Her şey çok hızlı olmuştu. Saati geldiğinde hastaneye gitmiştik ve Sevgi de oğlu da bizimle gelmişti.

Onlar yine sabahki gibi 4'lü gelirken doktorun odasında toplaşmıştık. Sonuçlar gerçekten pozitif çıktığında yine tepki verememiştim. En azından eşyalarımı boş yere toplamadım.

Kuzey yine bana sarılmaya çalışarak ağlamaya başlamış ve itiraz etmişti. Ben ondan uzaklaşmaya çalışırken babama bakmıştım. Çünkü, eğer isterse, beni yanında tutabileceğini gayet iyi biliyordu.

Ama yapmadı. Sessiz kalıp kendi kızına baktı.

Adının Yağmur olduğunu öğrendiğim kız hiçbir şey olmamış gibi eline valizini almış ve babamın yanına geçerek biyolojik aileme bakmıştı.

Onlar da hiçbir tepki vermedi. Yağmur, tarafını belli etmişti zaten.

Ben öylece odanın ortasında dururken bir tarafımda üvey ailem, bir tarafımda biyolojik ailem duruyordu. Ciddi anlamda seçim yapmalıydım.

Kuzey kolumu tutup kendi tarafına çekmişti. O kadar tepkisizdim ki karşı bile koymamıştım. Bana bakıyor bir şeyler söylüyordu dolu gözleriyle.

Beni ondan kurtaran biyolojik babam olmuştu. Sabah onlarla gitmek istediğimi söylediğim için yanıma gelip "Gidelim mi kızım?" demiş ve tebessüm etmişti.

Onu tanımıyordum. Lanet olsun ki tanımıyordum onu. Gözüm babama kaydığında bana bakmış ve yanındaki kızın omzuna elini atmıştı.

Ciddi anlamda hayal kırıklığına uğramış ve ne yaptığımı bilemeden biyolojik babamın elini tutarak onu onaylamıştım. Adamın elini tutmuştum. Hiç tanımadığım ailenin evine gitmeyi kabul etmiştim.
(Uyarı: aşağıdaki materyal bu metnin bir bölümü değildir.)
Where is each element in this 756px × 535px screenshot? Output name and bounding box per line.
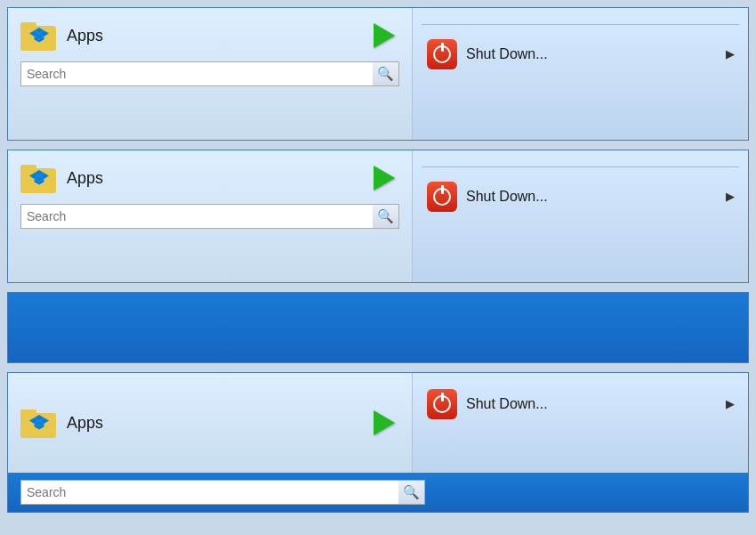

Bundan pişman olmaya fırsatım bile olmamıştı çünkü kendimi bu büyük aracın içinde bulmam bir saniye gibi kısa sürmüştü. Babamla vedalaşmadım bile. Gerçi ister miydi onu bile bilmiyordum.

Yutkunup karşımızda oturan biyolojik anne-babama baktım. Yanımda o çocuk oturuyordu. Bana baktıklarını görünce gözlerimi onlardan çekip arabayı inceledim.

Zengin olmalılardı. Yağmur'un, benimkilerinin 3-4 katı olan, valizlerinden anlamalıydım zaten. Fazla bakımlı ve fazla pahalı markaları giyiyorlardı hepsi.

Kendi kendime saçımı çekmek istedim. Maddi durumumuz kötü değildi. Ama onlar kadar iyi de değildi. Eğer maddi durumum yüzünden beni aşağalamaya kalkarlarsa ne yapardım bilmiyorum.

Geri dönmeye ne cesaretim ne de gurursuzluğum vardı. Üstelik babam da annem de açık bir şekilde beni istemediklerini belli etmişlerdi.

Gitsem bile gidecek yerim yoktu. Üstelik otel veya pansiyon için param çok değildi. Birikimim tabiki vardı ama herkes kadar. Fazlası yoktu.

"O çocuk kimdi?"

Dakikalardır bacağını stresle sallayan çocuğa baktım. Neden bu kadar sert konuşuyordu? Babasını mı siktik töbe töbe?

Ya da düşündüğüm şeyi yapıyor ve kendini üstün görüyordu. Birkaç saniye cevap vermeyip yüzünü inceledim. Çatık kaşları kısa bir an yumuşadı. "Yani yakın görünüyordunuz." dedi biraz öncekinin aksine daha kibar bir sesle. Hâlâ sert.

Yakın. Gülmek istedim. Mimik kıpırdatmadan "Üvey abi." dedim. "Kendisinden nefret ediyorum."

Yüzündeki şaşkınlık görülmeye değerdi. Kafamı önüme çevirip tırnaklarımla oynamaya başladım. Cevabımdan sonra soru sormaya çekinmiş gibi bir daha konuşmadı. Kim bilir ne düşünüyordu.